The only legacy of the dead child – a pot of clay, which sometimes filled
up with donated soup or a few coins, is now set up by the enterprising agent
in the middle of the pavement.
He covers the child with a sheet of paper and, assuming the pose of
a preacher, calls in flowery Hebrew quotations upon passers-by to fulfil their
last duty to the deceased.
It is not long before he achieves the desired effect – those who yesterday
passed the dying child so indifferently, today, moved by the pathos-filled
words of the preacher, throw grosz after grosz into the pot.
A little more and the fund will be collected, the child will be buried, the
funeral parlour will make a profit, the passers-by will perform one of the many
mitzvot,¹⁷⁷ the shop owner will start to trade, and life will go on on Miła Street.


ARG I 581 (I/277)
Description: original, drawings (quill – India ink, charcoal, pastel):
(1) 200x158 mm; (2) 163x189 mm; (3) 178x255 mm; (4) 183x156 mm;
(5) 178x209 mm; 5 sheets, 5 pages; commentaries: handwritten, ink, Polish,
210x297 mm, 5 sheets, 7 pages.
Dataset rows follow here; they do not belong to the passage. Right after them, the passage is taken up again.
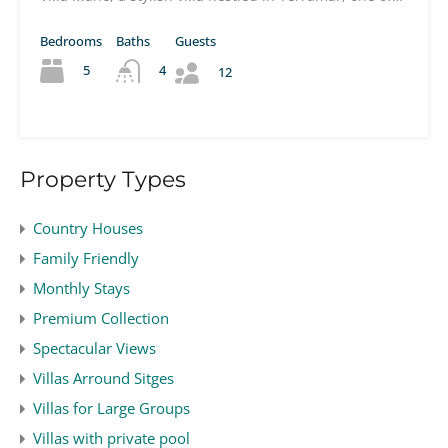
Bedrooms
Baths
Guests
5
4
12
Property Types
Country Houses
Family Friendly
Monthly Stays
Premium Collection
Spectacular Views
Villas Arround Sitges
Villas for Large Groups
Villas with private pool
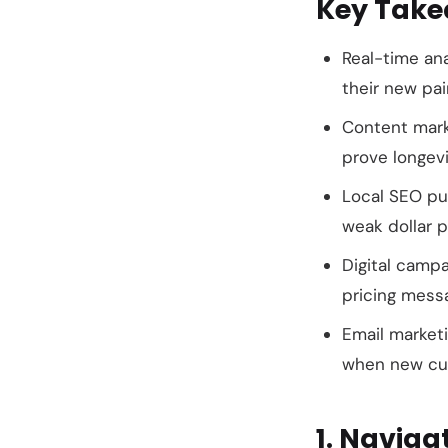
Key Tak
Real-time an
their new pai
Content mark
prove longevi
Local SEO put
weak dollar p
Digital camp
pricing mess
Email market
when new cus
1. Naviga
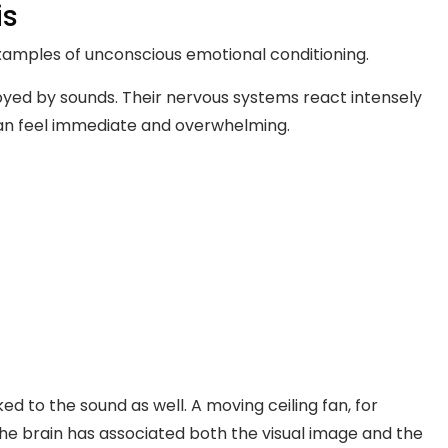
is
xamples of unconscious emotional conditioning.
yed by sounds. Their nervous systems react intensely
 can feel immediate and overwhelming.
ed to the sound as well. A moving ceiling fan, for
e brain has associated both the visual image and the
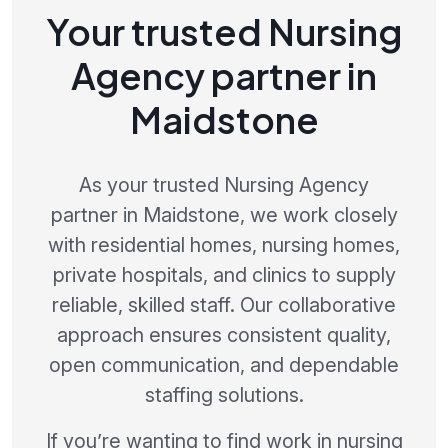
Your trusted Nursing
Agency partner in
Maidstone
As your trusted Nursing Agency
partner in Maidstone, we work closely
with residential homes, nursing homes,
private hospitals, and clinics to supply
reliable, skilled staff. Our collaborative
approach ensures consistent quality,
open communication, and dependable
staffing solutions.
If you’re wanting to find work in nursing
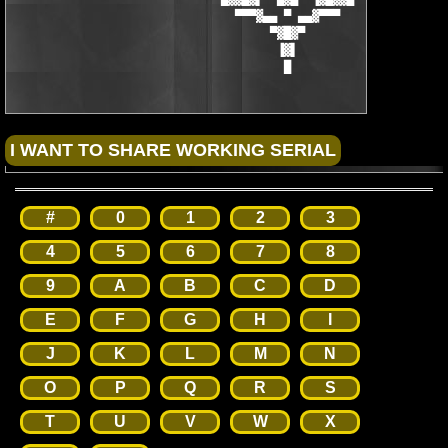
                                ▀▀▀▓▄▄ ▀ ▄▄▓▀▀▀

                                     ▀▓█▓▀

                                      ▐▓▌

                                       █
#
0
1
2
3
4
5
6
7
8
9
A
B
C
D
E
F
G
H
I
J
K
L
M
N
O
P
Q
R
S
T
U
V
W
X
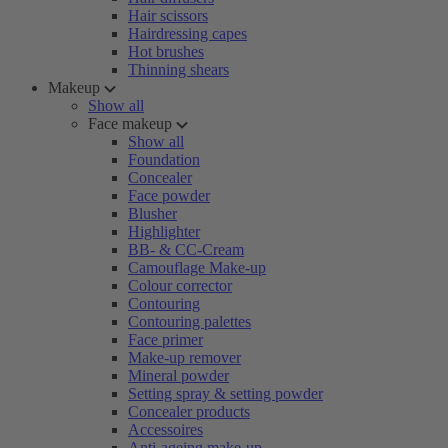
Hair scissors
Hairdressing capes
Hot brushes
Thinning shears
Makeup
Show all
Face makeup
Show all
Foundation
Concealer
Face powder
Blusher
Highlighter
BB- & CC-Cream
Camouflage Make-up
Colour corrector
Contouring
Contouring palettes
Face primer
Make-up remover
Mineral powder
Setting spray & setting powder
Concealer products
Accessoires
Anti-ageing make-up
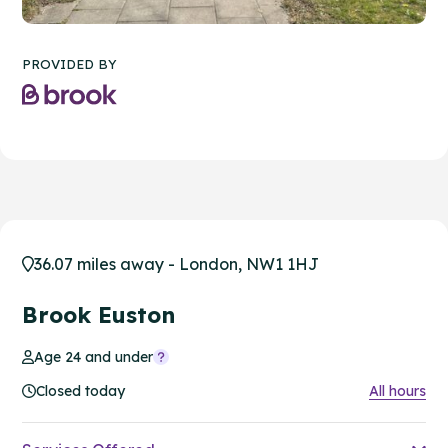
PROVIDED BY
36.07 miles away - London, NW1 1HJ
Brook Euston
Age 24 and under
Closed today
All hours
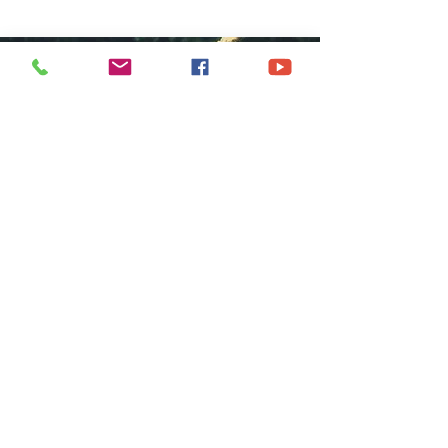
COME GROW
WITH US
We at Central Islip Church seek to
be a home for all God's people
coming from all nationalities,
tribes, cultures and languages.
SUBSCRIBE FOR EMAILS
Subscribe Now
hdestin media, llc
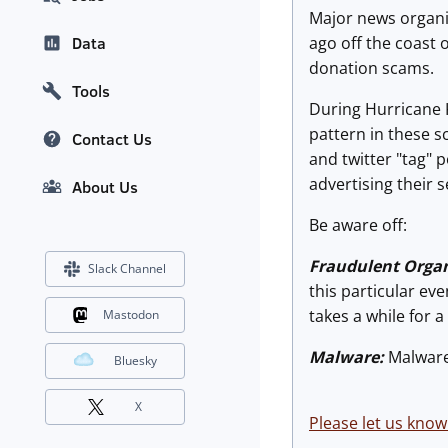
Major news organiz
ago off the coast 
Data
donation scams.
Tools
During Hurricane K
pattern in these 
Contact Us
and twitter "tag" p
advertising their
About Us
Be aware off:
Fraudulent Organ
Slack Channel
this particular eve
takes a while for a
Mastodon
Malware:
Malware 
Bluesky
X
Please let us know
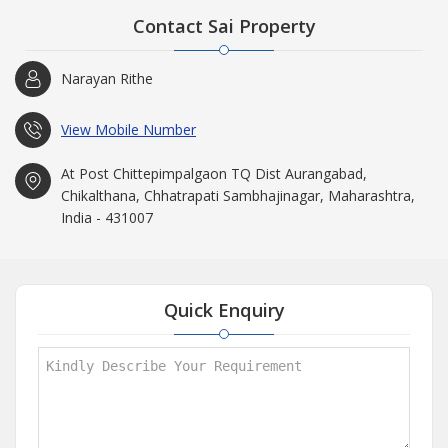
Contact Sai Property
Narayan Rithe
View Mobile Number
At Post Chittepimpalgaon TQ Dist Aurangabad,
Chikalthana, Chhatrapati Sambhajinagar, Maharashtra,
India - 431007
Quick Enquiry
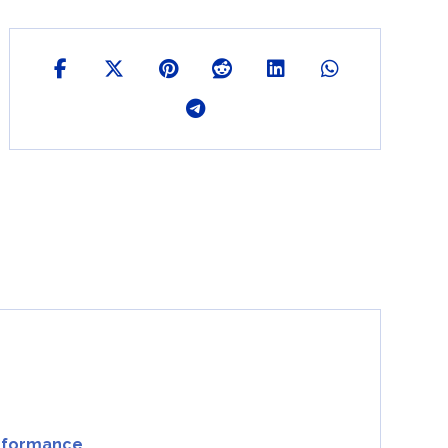
erformance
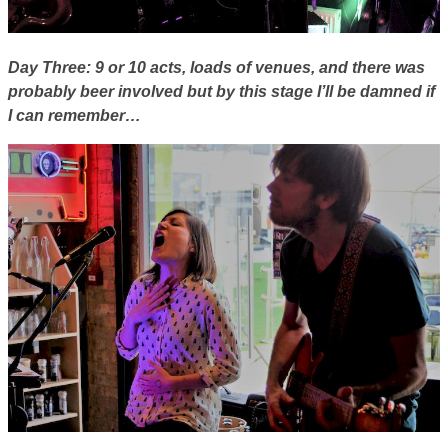
Day Three: 9 or 10 acts, loads of venues, and there was
probably beer involved but by this stage I’ll be damned if
I can remember…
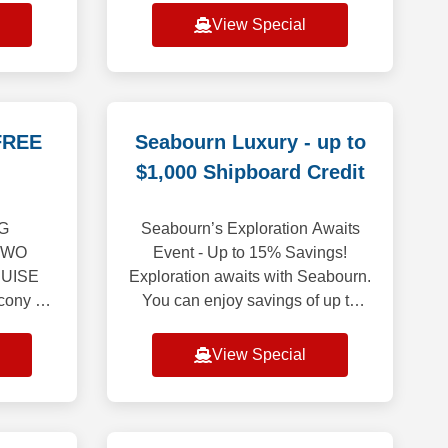
urope
onto that bright, carefree energy
View Special
g an
though the months ahe
ion
FREE
Seabourn Luxury - up to
$1,000 Shipboard Credit
G
Seabourn’s Exploration Awaits
TWO
Event - Up to 15% Savings!
UISE
Exploration awaits with Seabourn.
ony or
You can enjoy savings of up to
cialty
15% on select voyages, along with
 Balcony
reduced deposits to iconic
View Special
onger
destinations from
a,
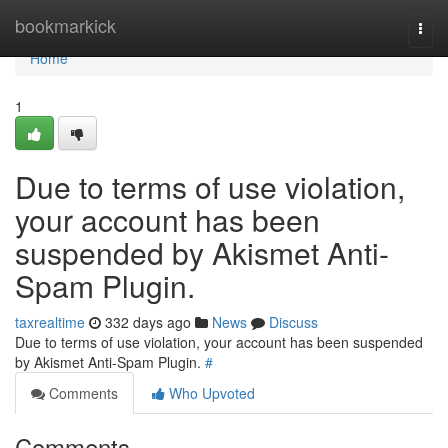
Home
bookmarkick
Togg
navi
Home
1
Due to terms of use violation,
your account has been
suspended by Akismet Anti-
Spam Plugin.
taxrealtime
332 days ago
News
Discuss
Due to terms of use violation, your account has been suspended
by Akismet Anti-Spam Plugin.
#
Comments
Who Upvoted
Comments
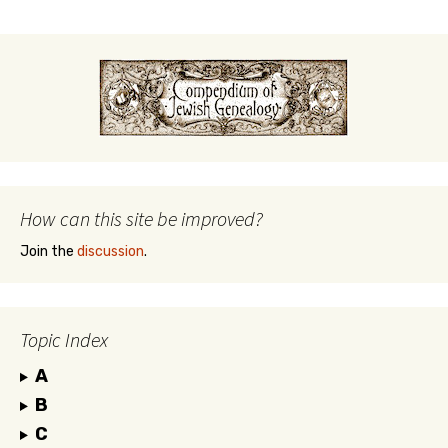
How can this site be improved?
Join the
discussion
.
Topic Index
A
B
C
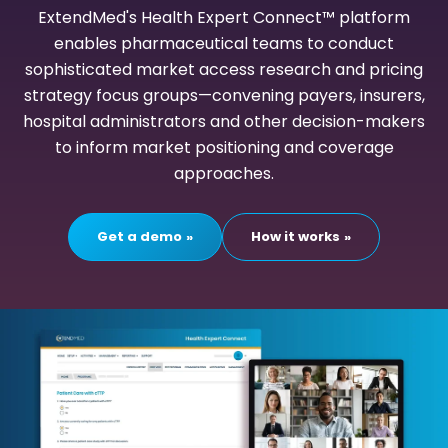
ExtendMed's Health Expert Connect™ platform
enables pharmaceutical teams to conduct
sophisticated market access research and pricing
strategy focus groups—convening payers, insurers,
hospital administrators and other decision-makers
to inform market positioning and coverage
approaches.
Get a demo
How it works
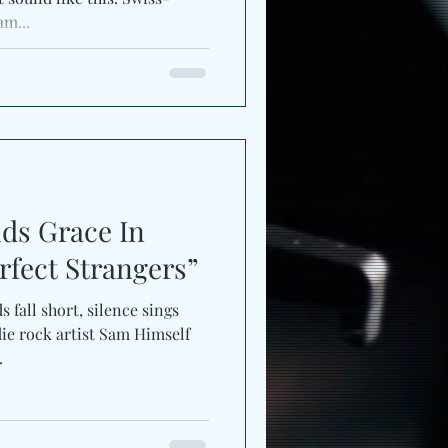
am...
ds Grace In
fect Strangers”
 fall short, silence sings
ie rock artist Sam Himself
.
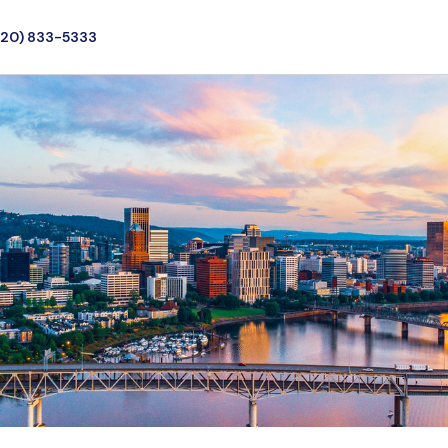
720) 833-5333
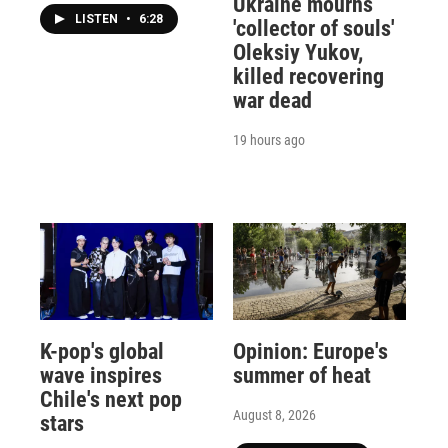
Ukraine mourns
LISTEN
•
6:28
'collector of souls'
Oleksiy Yukov,
killed recovering
war dead
19 hours ago
K-pop's global
Opinion: Europe's
wave inspires
summer of heat
Chile's next pop
August 8, 2026
stars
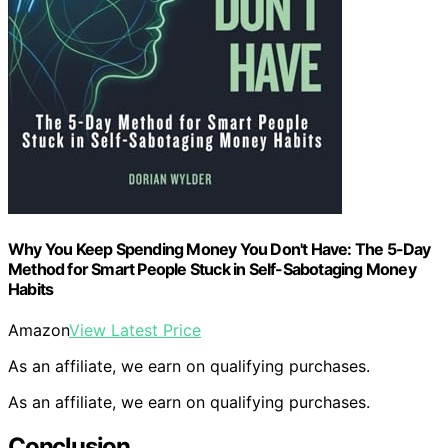
Why You Keep Spending Money You Don't Have: The 5-Day
Method for Smart People Stuck in Self-Sabotaging Money
Habits
Amazon
View Latest Price
As an affiliate, we earn on qualifying purchases.
As an affiliate, we earn on qualifying purchases.
Conclusion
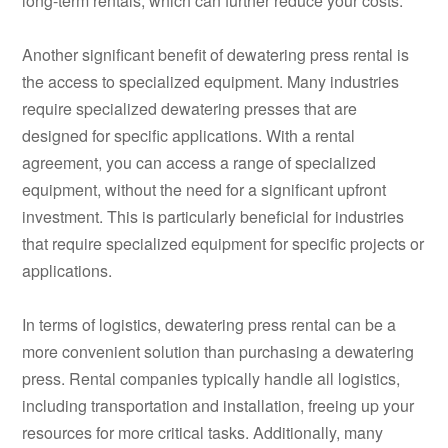
long-term rentals, which can further reduce your costs.
Another significant benefit of dewatering press rental is
the access to specialized equipment. Many industries
require specialized dewatering presses that are
designed for specific applications. With a rental
agreement, you can access a range of specialized
equipment, without the need for a significant upfront
investment. This is particularly beneficial for industries
that require specialized equipment for specific projects or
applications.
In terms of logistics, dewatering press rental can be a
more convenient solution than purchasing a dewatering
press. Rental companies typically handle all logistics,
including transportation and installation, freeing up your
resources for more critical tasks. Additionally, many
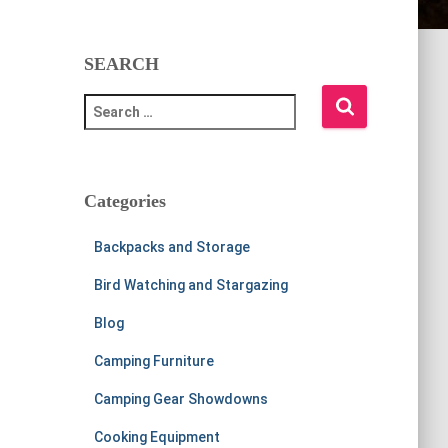
SEARCH
S
e
a
r
c
Categories
h
f
Backpacks and Storage
o
r
Bird Watching and Stargazing
:
Blog
Camping Furniture
Camping Gear Showdowns
Cooking Equipment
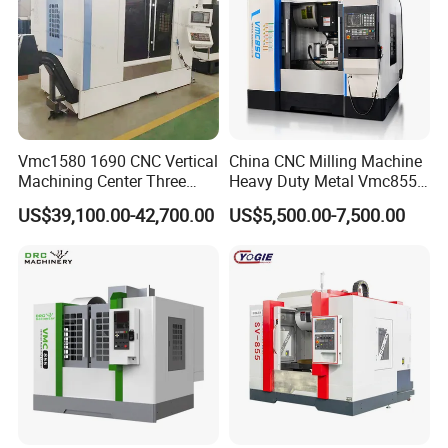
Machine size (L*W*H)
mm
8000*6200*5400
Machine weight (About)
kg
25000
System
Control system
Standard:FANUC / Optional:SYNTEC
Milling Ability
Milling range
mm
1300+600
Vmc1580 1690 CNC Vertical
China CNC Milling Machine
Machining Center Three
Heavy Duty Metal Vmc855
Line Rail High Precision
Machine Machining Center
US$39,100.00-42,700.00
US$5,500.00-7,500.00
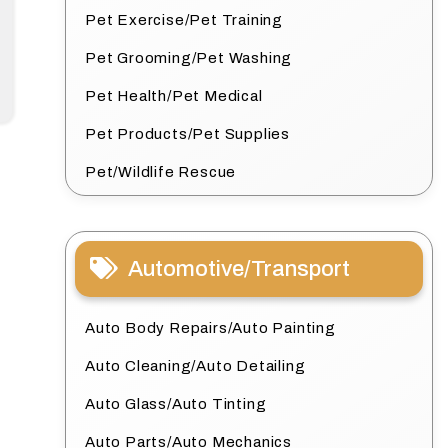
Pet Exercise/Pet Training
Pet Grooming/Pet Washing
Pet Health/Pet Medical
Pet Products/Pet Supplies
Pet/Wildlife Rescue
Automotive/Transport
Auto Body Repairs/Auto Painting
Auto Cleaning/Auto Detailing
Auto Glass/Auto Tinting
Auto Parts/Auto Mechanics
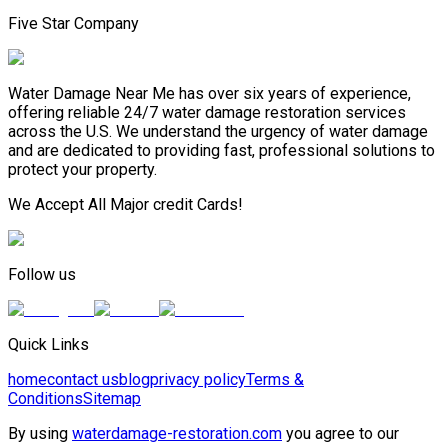
Five Star Company
Water Damage Near Me has over six years of experience,
offering reliable 24/7 water damage restoration services
across the U.S. We understand the urgency of water damage
and are dedicated to providing fast, professional solutions to
protect your property.
We Accept All Major credit Cards!
Follow us
Quick Links
home
contact us
blog
privacy policy
Terms &
Conditions
Sitemap
By using
waterdamage-restoration.com
you agree to our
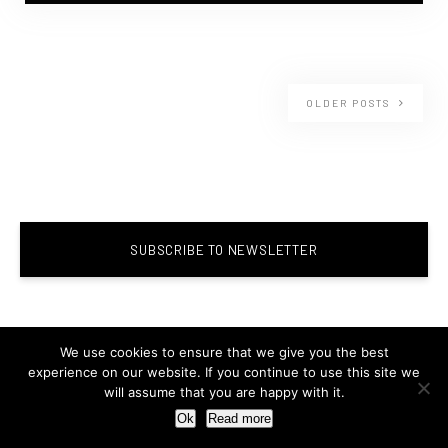
OLDER POSTS
SUBSCRIBE TO NEWSLETTER
We use cookies to ensure that we give you the best
experience on our website. If you continue to use this site we
will assume that you are happy with it.
Ok
Read more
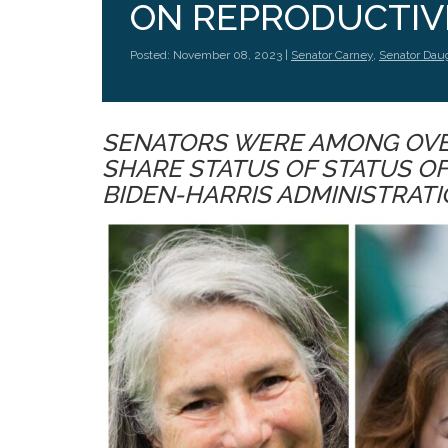
ON REPRODUCTIV
Posted: November 08, 2023 |
Senator Carney
,
Senator Dau
SENATORS WERE AMONG OVER
SHARE STATUS OF STATUS O
BIDEN-HARRIS ADMINISTRAT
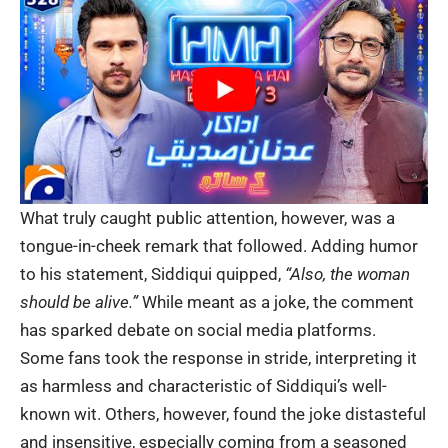
What truly caught public attention, however, was a
tongue-in-cheek remark that followed. Adding humor
to his statement, Siddiqui quipped,
“Also, the woman
should be alive.”
While meant as a joke, the comment
has sparked debate on social media platforms.
Some fans took the response in stride, interpreting it
as harmless and characteristic of Siddiqui’s well-
known wit. Others, however, found the joke distasteful
and insensitive, especially coming from a seasoned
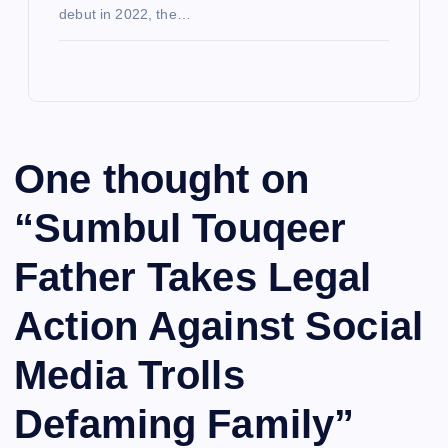
debut in 2022, the…
One thought on
“
Sumbul Touqeer
Father Takes Legal
Action Against Social
Media Trolls
Defaming Family
”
Attached is a note by Hersh Wasser in Yiddish:
“Drawings by the painter Rozenfeld”.



Probably January 1942, Warsaw ghetto. Outline for the subject “Dzieci
ulicy” [“Street Children”] with guidelines for interviews, developed in
preparation for Oyneg Shabes’s planned research project “Two and a half
years of the war”.


[1] Street Children


The war has brought many issues into the present day’s every-day life, which
had either already existed in pre-war times to some extent, but have now



177 (Hebrew, sing. mitzvah) a commandment of the Jewish law; also often: a good/worthy deed.